Your document contains 9 pages


### Now, let's write some functions to help us break the document content into chunks and embed it into a Pinecone vector store

In [None]:
import pinecone
import tiktoken
from langchain.vectorstores import Pinecone
from langchain.embeddings.openai import OpenAIEmbeddings

embeddings = OpenAIEmbeddings()
pinecone.init(api_key=os.environ.get('PINECONE_API_KEY'), environment=os.environ.get('PINECONE_ENV'))

def chunk_data(data):
    '''
        Breaks the data into chunks
    '''
    from langchain.text_splitter import RecursiveCharacterTextSplitter
    text_splitter = RecursiveCharacterTextSplitter(chunk_size=256, chunk_overlap=0)
    return text_splitter.split_documents(data)
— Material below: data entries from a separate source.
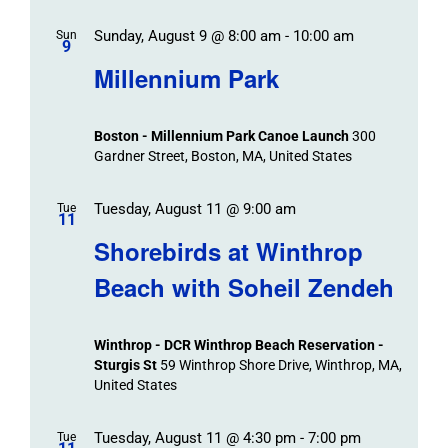
Sunday, August 9 @ 8:00 am
-
10:00 am
Sun
9
Millennium Park
Boston - Millennium Park Canoe Launch
300
Gardner Street, Boston, MA, United States
Tuesday, August 11 @ 9:00 am
Tue
11
Shorebirds at Winthrop
Beach with Soheil Zendeh
Winthrop - DCR Winthrop Beach Reservation -
Sturgis St
59 Winthrop Shore Drive, Winthrop, MA,
United States
Tuesday, August 11 @ 4:30 pm
-
7:00 pm
Tue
def embedding_cost(texts):
    '''
        Calculates the cost of the embedding
    '''
    enc = tiktoken.encoding_for_model('text-embedding-ada-002')
    total_tokens = sum([len(enc.encode(page.page_content)) for page in texts])
    print(f'Embedding Cost in USD: {total_tokens / 1000 * 0.0004:.6f}')
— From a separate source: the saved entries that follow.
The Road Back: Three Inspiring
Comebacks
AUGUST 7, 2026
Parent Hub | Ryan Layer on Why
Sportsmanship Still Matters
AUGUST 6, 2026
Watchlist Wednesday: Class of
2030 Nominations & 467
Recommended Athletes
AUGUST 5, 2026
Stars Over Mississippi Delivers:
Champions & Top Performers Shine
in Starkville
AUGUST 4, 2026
def insert_embedding(index_name, chunks):
    '''
        Creates a Pinecone index for the embeddings
    '''
    pinecone.create_index(index_name, dimension=1536, metric='cosine')
    vector_store = Pinecone.from_documents(chunks, embeddings, index_name=index_name)
    return vector_store


def fetch_embeddings(index_name):
    '''
        Fetches the vector store from a Pinecone index that should exist already
    '''
    if index_name in pinecone.list_indexes():
        print(f'Index {index_name} already exists. Loading embeddings ... ', end='')
        vector_store = Pinecone.from_existing_index(index_name, embeddings)
        return vector_store


def delete_pinecone_index(index_name='all'):
    '''
        Removes the pinecone index with the given name if given
        Otherwise deletes all indices.
    '''
    if index_name == 'all':
        indexes = pinecone.list_indexes()
        print('Deleting all indexes ... ')
        for index in indexes:
            pinecone.delete_index(index)
    else:
        print(f'Deleting index {index_name} ...', end='')
        pinecone.delete_index(index_name)
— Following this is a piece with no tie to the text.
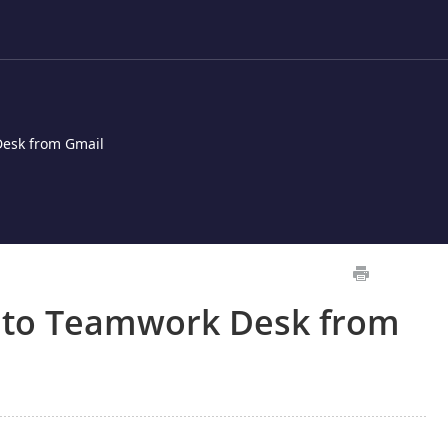
Desk from Gmail
 to Teamwork Desk from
  from tqdm.autonotebook import tqdm


### Let's get the data chunks and calculate the embedding costs

In [None]:
chunks = chunk_data(data)
len(f'The data has been broken into {len(chunks)} chunks')

40

In [None]:
embedding_cost(chunks)

Embedding Cost in USD: 0.002017


### Let's create the vector store

In [None]:
# The choosen picone index name
pinecone_index = 'bitcoin-paper'

# Now we create the vector store
vector_store = insert_embedding(pinecone_index, chunks)

### We can verify in our Pinecone account that the index has been created with the correct number of vectors

## Now let's build the actual question answering function

In [None]:
def ask_with_memory(vector_store, question, chat_history=[]):
    '''
        Queries the vector database with the question, then return the chunks associated to the matching vector in natural language
    '''
    from langchain.chains import ConversationalRetrievalChain
    from langchain.chat_models import ChatOpenAI

    llm = ChatOpenAI(temperature=1)
    retriever = vector_store.as_retriever(search_type='similarity', search_kwargs={'k': 3})

    crc = ConversationalRetrievalChain.from_llm(llm, retriever)
    result = crc({'question': question, 'chat_history': chat_history})
    chat_history.append((question, result['answer']))

    return result, chat_history

### Let's build a loop to ask questions continously

In [None]:
i = 1
chat_history = []

print("Write Quit or Exit to quit")
while True:
    q = input(f"Question #{i}")
    i = i + 1
    if q.lower() in ["quit","exit"]:
        print("Quitting")
        break
    result, _ = ask_with_memory(vector_store, q, chat_history)
    print (result['answer'])
    print("----------------------------------------------------------------------")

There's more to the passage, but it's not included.